The filtering can be enabled with the -f command line argument and the tolerable deviation from average with -s. To turn on the trace aligning mechanism, use the -a flag. The reference trace is calculated from the mean of -n traces and the window can be specified with -lw and -hw. When operating with larger databases, the -c parameter can be used to specifiy the number of processes used for aligning the traces and the -m parameter can be used to specify the maximum amount of traces that are kept in memory per process. An example is shown below:

$ ./trace_preprocessing.py -i db_in.db -o db_out.db -f -s 7.5 -a -p 5 -n 1000 -lw 21000 -hw 23000 -ms 20 -m 1000 -c 4

Fault Injection

OT-SCA currently supports voltage glitching and EMFI using the ChipWhisperer Husky and ChipShouter combined with the ChipShover XYZ table. If you do not have a fault injection setup yet, you can try out running OT-SCA in the demo mode.

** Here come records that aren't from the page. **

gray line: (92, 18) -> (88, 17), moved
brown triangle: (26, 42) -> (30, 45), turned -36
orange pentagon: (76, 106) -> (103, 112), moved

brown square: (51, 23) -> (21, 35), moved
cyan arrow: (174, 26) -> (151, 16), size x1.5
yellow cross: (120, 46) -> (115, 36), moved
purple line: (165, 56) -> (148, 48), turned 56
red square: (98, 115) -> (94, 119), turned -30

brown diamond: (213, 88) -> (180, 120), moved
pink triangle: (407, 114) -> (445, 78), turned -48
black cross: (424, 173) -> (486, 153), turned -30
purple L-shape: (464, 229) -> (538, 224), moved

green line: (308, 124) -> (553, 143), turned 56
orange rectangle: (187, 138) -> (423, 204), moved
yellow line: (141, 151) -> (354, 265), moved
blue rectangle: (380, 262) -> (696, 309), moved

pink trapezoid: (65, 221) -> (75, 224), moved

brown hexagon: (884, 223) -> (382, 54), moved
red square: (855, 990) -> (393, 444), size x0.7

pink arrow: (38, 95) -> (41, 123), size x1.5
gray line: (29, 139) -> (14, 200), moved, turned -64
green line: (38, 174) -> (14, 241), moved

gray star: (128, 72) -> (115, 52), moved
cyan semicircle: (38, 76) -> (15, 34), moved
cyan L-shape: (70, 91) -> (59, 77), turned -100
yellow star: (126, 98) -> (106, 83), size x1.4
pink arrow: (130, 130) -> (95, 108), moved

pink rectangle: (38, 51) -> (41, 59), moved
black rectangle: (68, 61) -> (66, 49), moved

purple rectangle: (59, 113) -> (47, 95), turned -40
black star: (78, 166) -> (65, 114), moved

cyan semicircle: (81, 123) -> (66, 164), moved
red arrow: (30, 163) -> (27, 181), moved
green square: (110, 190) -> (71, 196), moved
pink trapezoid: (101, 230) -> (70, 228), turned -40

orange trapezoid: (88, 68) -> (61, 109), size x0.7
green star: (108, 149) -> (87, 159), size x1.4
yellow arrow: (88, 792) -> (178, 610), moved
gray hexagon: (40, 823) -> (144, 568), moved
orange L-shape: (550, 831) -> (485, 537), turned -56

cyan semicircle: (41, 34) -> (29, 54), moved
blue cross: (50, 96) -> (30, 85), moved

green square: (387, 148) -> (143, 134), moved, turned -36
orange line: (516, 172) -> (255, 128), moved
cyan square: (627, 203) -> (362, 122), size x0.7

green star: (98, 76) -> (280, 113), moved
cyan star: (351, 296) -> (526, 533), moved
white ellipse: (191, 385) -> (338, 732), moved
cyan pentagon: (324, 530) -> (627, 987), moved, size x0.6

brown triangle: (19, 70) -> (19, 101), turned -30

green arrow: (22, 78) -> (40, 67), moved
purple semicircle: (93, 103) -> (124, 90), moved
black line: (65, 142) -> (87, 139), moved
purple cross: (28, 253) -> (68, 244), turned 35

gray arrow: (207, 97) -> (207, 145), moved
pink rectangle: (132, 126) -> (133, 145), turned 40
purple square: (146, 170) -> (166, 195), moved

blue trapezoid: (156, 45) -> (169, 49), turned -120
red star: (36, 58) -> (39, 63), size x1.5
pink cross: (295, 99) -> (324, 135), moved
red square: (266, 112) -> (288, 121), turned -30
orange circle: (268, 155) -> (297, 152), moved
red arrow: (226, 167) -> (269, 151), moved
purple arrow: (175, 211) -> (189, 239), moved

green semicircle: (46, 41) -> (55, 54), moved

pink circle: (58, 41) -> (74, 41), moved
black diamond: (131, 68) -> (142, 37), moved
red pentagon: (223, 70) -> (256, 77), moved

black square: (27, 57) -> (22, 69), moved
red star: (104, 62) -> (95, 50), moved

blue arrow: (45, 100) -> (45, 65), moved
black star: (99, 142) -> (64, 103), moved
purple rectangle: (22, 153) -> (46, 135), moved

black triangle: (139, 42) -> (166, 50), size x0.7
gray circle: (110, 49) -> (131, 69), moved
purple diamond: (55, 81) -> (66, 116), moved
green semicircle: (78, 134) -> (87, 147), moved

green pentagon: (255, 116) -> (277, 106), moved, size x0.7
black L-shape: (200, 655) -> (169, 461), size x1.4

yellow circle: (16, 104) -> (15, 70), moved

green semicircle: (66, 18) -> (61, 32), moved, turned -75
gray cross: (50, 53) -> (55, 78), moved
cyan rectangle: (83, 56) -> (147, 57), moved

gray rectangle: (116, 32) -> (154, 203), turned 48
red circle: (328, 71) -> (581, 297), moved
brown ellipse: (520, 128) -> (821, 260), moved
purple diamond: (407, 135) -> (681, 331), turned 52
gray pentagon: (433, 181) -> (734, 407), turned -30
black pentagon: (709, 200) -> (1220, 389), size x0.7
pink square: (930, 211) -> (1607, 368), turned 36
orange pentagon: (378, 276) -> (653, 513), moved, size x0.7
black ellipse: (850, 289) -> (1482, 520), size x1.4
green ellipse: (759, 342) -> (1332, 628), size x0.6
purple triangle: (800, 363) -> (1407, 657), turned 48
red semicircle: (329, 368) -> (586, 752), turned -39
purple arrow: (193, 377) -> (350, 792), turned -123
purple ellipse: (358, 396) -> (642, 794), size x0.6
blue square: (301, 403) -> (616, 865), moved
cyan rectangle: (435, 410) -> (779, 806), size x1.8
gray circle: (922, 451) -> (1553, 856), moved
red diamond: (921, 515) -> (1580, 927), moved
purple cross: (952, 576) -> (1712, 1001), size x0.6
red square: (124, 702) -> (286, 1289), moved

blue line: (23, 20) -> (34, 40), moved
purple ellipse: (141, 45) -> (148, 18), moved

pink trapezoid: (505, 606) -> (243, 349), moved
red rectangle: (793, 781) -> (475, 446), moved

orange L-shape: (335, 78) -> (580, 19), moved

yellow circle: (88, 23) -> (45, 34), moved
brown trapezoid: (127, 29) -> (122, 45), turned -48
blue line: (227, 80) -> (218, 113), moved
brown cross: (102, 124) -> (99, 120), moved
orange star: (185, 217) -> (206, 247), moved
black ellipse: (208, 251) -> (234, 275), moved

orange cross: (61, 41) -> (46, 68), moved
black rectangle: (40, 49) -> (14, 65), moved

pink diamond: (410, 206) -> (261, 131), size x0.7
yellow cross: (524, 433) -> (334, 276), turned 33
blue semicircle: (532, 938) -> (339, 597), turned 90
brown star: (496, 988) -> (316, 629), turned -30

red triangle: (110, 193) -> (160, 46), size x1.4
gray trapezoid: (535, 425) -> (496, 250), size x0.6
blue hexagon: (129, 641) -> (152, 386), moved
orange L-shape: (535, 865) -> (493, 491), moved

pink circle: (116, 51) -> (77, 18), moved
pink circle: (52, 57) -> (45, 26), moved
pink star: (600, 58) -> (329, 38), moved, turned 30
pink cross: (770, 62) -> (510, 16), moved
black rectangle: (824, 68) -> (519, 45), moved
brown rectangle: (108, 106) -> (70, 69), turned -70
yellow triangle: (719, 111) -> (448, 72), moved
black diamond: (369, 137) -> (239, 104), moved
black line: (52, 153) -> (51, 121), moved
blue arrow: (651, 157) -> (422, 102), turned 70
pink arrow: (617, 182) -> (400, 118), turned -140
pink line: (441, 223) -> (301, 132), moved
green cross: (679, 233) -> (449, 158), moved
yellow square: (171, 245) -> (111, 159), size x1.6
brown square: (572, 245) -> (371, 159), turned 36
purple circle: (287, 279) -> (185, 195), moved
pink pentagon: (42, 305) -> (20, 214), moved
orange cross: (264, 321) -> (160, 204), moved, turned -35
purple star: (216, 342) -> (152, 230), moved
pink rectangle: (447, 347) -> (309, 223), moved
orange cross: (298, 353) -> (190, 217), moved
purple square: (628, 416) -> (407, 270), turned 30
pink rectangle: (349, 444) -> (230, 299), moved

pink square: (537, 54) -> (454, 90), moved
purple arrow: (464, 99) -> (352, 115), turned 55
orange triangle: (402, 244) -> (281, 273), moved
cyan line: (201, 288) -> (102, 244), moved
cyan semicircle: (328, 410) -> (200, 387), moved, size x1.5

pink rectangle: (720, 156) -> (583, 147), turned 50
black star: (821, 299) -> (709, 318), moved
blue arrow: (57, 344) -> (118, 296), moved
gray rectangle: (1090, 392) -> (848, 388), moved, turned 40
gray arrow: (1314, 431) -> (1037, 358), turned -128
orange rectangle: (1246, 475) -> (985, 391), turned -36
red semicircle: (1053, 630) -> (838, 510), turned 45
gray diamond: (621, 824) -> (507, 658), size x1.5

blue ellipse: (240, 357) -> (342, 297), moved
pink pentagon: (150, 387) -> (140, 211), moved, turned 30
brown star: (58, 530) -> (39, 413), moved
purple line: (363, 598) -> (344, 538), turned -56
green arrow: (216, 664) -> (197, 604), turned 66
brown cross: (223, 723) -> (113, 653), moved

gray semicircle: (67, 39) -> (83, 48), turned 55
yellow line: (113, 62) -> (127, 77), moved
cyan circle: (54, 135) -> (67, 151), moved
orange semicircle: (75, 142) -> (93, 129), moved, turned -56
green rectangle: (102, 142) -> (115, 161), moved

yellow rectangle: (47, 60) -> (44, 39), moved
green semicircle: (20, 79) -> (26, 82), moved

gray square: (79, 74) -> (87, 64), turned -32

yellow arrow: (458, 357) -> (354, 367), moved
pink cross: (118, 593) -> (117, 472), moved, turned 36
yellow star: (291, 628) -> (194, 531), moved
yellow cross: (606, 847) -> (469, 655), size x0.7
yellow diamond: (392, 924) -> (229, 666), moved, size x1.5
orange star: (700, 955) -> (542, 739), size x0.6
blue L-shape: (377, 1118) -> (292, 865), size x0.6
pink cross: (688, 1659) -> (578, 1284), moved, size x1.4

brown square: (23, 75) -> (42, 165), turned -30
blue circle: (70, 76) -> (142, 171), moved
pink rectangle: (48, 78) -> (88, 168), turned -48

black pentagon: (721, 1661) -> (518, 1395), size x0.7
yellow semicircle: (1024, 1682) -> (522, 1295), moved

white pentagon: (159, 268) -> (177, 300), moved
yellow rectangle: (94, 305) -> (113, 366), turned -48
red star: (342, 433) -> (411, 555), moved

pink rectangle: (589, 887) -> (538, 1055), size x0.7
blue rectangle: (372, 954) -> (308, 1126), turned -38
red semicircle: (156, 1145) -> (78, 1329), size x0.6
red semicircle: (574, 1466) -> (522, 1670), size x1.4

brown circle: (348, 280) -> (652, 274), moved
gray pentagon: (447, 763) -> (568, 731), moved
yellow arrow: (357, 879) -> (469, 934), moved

Ibex Fault Injection in the Demo Mode

To perform a fault injection attack in the demo mode, i.e., without any FI gear attached, follow the following steps:

$ cp ci/cfg/ci_ibex_fi_vcc_dummy_cw310.yaml fault_injection/configs/ibex_fi_vcc_dummy_cw310.yaml

Modify the following paramter in the copied file:

• port: "/dev/ttyACM_CW310_1 to point to the UART port of the CW310 board.

$ cd fault_injection
$ ./fi_ibex.py -c configs/ibex_fi_vcc_dummy_cw310.yaml -p ibex_fi
INFO:root:Initializing target cw310 ...
Initializing target cw310 ...
Connecting and loading FPGA... Done!
Initializing PLL1
Programming 256 bytes at address 0x00000000.
...
Injecting:   0%|                         | 0/100 [00:00<?, ? different faults/s]
...
Injecting: 100%|███████████████| 100/100 [00:06<00:00, 15.62 different faults/s]
INFO:root:100 faults, 0(0.0%) successful, 100(100.0%) expected, and 0(0.0%) no response.
100 faults, 0(0.0%) successful, 100(100.0%) expected, and 0(0.0%) no response.
INFO:root:Created plot.
Created plot.
INFO:root:Created plot: /home/nasahlpa/projects/ot_sca_doc_update/ot-sca/fault_injection/ibex_fi.html
Created plot: /home/nasahlpa/projects/ot_sca_doc_update/ot-sca/fault_injection/ibex_fi.html

This should produce the following output file:

The orange dots indicate that the expected response was retrieved from OpenTitan. This is expected as in the demo mode no real fault was injected.

Fault Injection using EMFI

To inject real faults using the ChipShouter EMFI station, please refer to the following guide.

Troubleshooting

Unreachable Husky Scope

If a connection with CW-Husky cannot be established, e.g., due to a failed firmware update, first try to erase its firmware by shorting SJ1 on the board. If the scope is still unreachable but the USB connection is detected by Linux, load the firmware manually:

import chipwhisperer as cw
programmer = cw.SAMFWLoader(scope=None)
programmer.program('/dev/ttyACM0', hardware_type='cwhusky')

Replace /dev/ttyACM0 with the corresponding device.